Start of Records shown

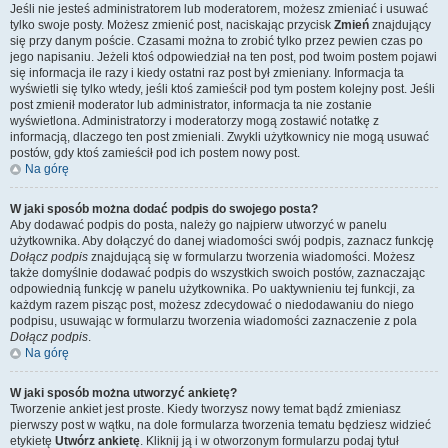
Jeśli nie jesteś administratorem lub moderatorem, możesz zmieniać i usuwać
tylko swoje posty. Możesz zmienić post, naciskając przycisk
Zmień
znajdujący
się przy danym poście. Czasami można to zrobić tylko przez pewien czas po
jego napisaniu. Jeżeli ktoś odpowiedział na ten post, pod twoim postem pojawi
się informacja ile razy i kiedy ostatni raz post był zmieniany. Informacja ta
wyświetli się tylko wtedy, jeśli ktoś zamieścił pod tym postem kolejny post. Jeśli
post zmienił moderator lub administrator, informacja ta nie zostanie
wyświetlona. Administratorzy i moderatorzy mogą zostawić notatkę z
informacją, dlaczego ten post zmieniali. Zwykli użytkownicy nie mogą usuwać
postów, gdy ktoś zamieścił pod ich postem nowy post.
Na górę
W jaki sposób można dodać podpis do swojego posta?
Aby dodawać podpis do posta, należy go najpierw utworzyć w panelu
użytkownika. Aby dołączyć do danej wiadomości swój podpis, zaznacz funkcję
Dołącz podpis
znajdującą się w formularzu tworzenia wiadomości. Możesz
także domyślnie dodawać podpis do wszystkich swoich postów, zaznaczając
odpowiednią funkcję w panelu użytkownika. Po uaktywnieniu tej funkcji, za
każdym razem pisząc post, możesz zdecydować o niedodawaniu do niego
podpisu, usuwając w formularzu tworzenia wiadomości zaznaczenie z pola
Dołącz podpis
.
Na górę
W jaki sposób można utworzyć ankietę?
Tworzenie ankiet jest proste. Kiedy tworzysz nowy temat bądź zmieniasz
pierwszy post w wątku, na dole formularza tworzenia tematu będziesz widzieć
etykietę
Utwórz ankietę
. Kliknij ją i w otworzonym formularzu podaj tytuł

End of Records shown
Start of Records shown

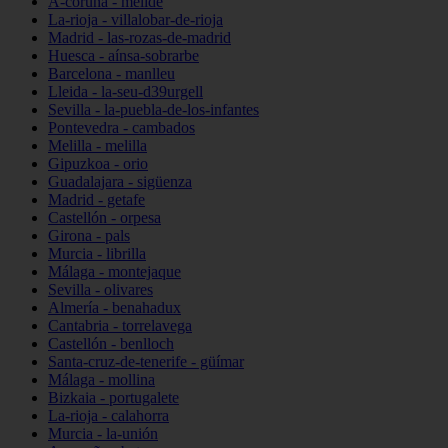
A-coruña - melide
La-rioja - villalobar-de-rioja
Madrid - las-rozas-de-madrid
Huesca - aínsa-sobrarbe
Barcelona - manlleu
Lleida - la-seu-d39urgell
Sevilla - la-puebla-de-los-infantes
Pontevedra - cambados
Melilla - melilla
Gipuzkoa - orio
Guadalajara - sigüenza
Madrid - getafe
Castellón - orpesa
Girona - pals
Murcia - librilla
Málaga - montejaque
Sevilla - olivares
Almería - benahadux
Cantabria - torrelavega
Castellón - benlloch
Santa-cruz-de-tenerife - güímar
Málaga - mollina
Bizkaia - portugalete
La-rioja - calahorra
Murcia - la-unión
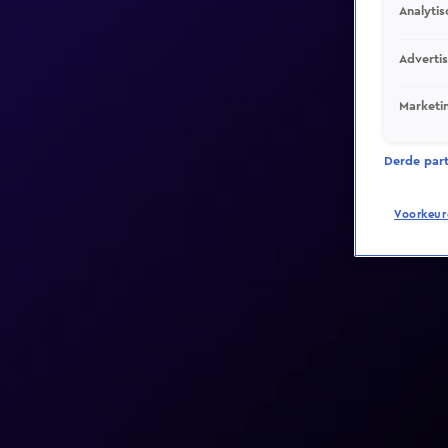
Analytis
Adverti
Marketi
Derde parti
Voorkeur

End of Records shown

Your instructions: Please transcribe exactly the lines above from the line that has "Jeśli nie jesteś" up to and including the line that has "formularzu podaj tytuł"; no other line belongs in the answer.

Solution to the exercise:
Jeśli nie jesteś administratorem lub moderatorem, możesz zmieniać i usuwać
tylko swoje posty. Możesz zmienić post, naciskając przycisk
Zmień
znajdujący
się przy danym poście. Czasami można to zrobić tylko przez pewien czas po
jego napisaniu. Jeżeli ktoś odpowiedział na ten post, pod twoim postem pojawi
się informacja ile razy i kiedy ostatni raz post był zmieniany. Informacja ta
wyświetli się tylko wtedy, jeśli ktoś zamieścił pod tym postem kolejny post. Jeśli
post zmienił moderator lub administrator, informacja ta nie zostanie
wyświetlona. Administratorzy i moderatorzy mogą zostawić notatkę z
informacją, dlaczego ten post zmieniali. Zwykli użytkownicy nie mogą usuwać
postów, gdy ktoś zamieścił pod ich postem nowy post.
Na górę
W jaki sposób można dodać podpis do swojego posta?
Aby dodawać podpis do posta, należy go najpierw utworzyć w panelu
użytkownika. Aby dołączyć do danej wiadomości swój podpis, zaznacz funkcję
Dołącz podpis
znajdującą się w formularzu tworzenia wiadomości. Możesz
także domyślnie dodawać podpis do wszystkich swoich postów, zaznaczając
odpowiednią funkcję w panelu użytkownika. Po uaktywnieniu tej funkcji, za
każdym razem pisząc post, możesz zdecydować o niedodawaniu do niego
podpisu, usuwając w formularzu tworzenia wiadomości zaznaczenie z pola
Dołącz podpis
.
Na górę
W jaki sposób można utworzyć ankietę?
Tworzenie ankiet jest proste. Kiedy tworzysz nowy temat bądź zmieniasz
pierwszy post w wątku, na dole formularza tworzenia tematu będziesz widzieć
etykietę
Utwórz ankietę
. Kliknij ją i w otworzonym formularzu podaj tytuł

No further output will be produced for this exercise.